Stored data entries:
# # # # #
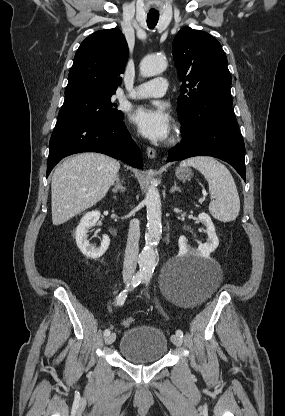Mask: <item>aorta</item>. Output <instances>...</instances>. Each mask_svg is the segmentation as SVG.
Wrapping results in <instances>:
<instances>
[{
    "label": "aorta",
    "mask_w": 285,
    "mask_h": 416,
    "mask_svg": "<svg viewBox=\"0 0 285 416\" xmlns=\"http://www.w3.org/2000/svg\"><path fill=\"white\" fill-rule=\"evenodd\" d=\"M166 67L167 62L163 57L148 55L140 63V74L143 77H152L161 74ZM144 202L147 210L146 246L139 255L138 264L140 274L151 277L157 265L155 247L160 240L162 232L161 199L154 183H151L148 187Z\"/></svg>",
    "instance_id": "obj_1"
}]
</instances>
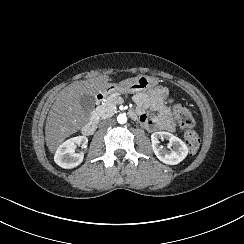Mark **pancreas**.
<instances>
[{
	"label": "pancreas",
	"mask_w": 244,
	"mask_h": 244,
	"mask_svg": "<svg viewBox=\"0 0 244 244\" xmlns=\"http://www.w3.org/2000/svg\"><path fill=\"white\" fill-rule=\"evenodd\" d=\"M114 101V97H109L104 105L100 107V109H102L104 112H108L112 107H115Z\"/></svg>",
	"instance_id": "cf45deb5"
}]
</instances>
# # # # #
◆ Exercise ◆
The entries are to be written out in full and exactly, apart from the pictures.

◆ Problem solution ◆
Mask: <item>aorta</item>. Output <instances>...</instances>. Each mask_svg is the segmentation as SVG.
Wrapping results in <instances>:
<instances>
[{
    "label": "aorta",
    "mask_w": 285,
    "mask_h": 416,
    "mask_svg": "<svg viewBox=\"0 0 285 416\" xmlns=\"http://www.w3.org/2000/svg\"><path fill=\"white\" fill-rule=\"evenodd\" d=\"M166 67L167 62L163 57L148 55L140 63V74L143 77H152L161 74ZM144 202L147 210L146 246L139 255L138 264L140 274L151 277L157 265L155 247L160 240L162 232L161 199L154 183H151L148 187Z\"/></svg>",
    "instance_id": "obj_1"
}]
</instances>
Mark **pancreas**.
<instances>
[{
	"label": "pancreas",
	"mask_w": 244,
	"mask_h": 244,
	"mask_svg": "<svg viewBox=\"0 0 244 244\" xmlns=\"http://www.w3.org/2000/svg\"><path fill=\"white\" fill-rule=\"evenodd\" d=\"M114 101V97H109L104 105L100 107V109H102L104 112H108L112 107H115Z\"/></svg>",
	"instance_id": "cf45deb5"
}]
</instances>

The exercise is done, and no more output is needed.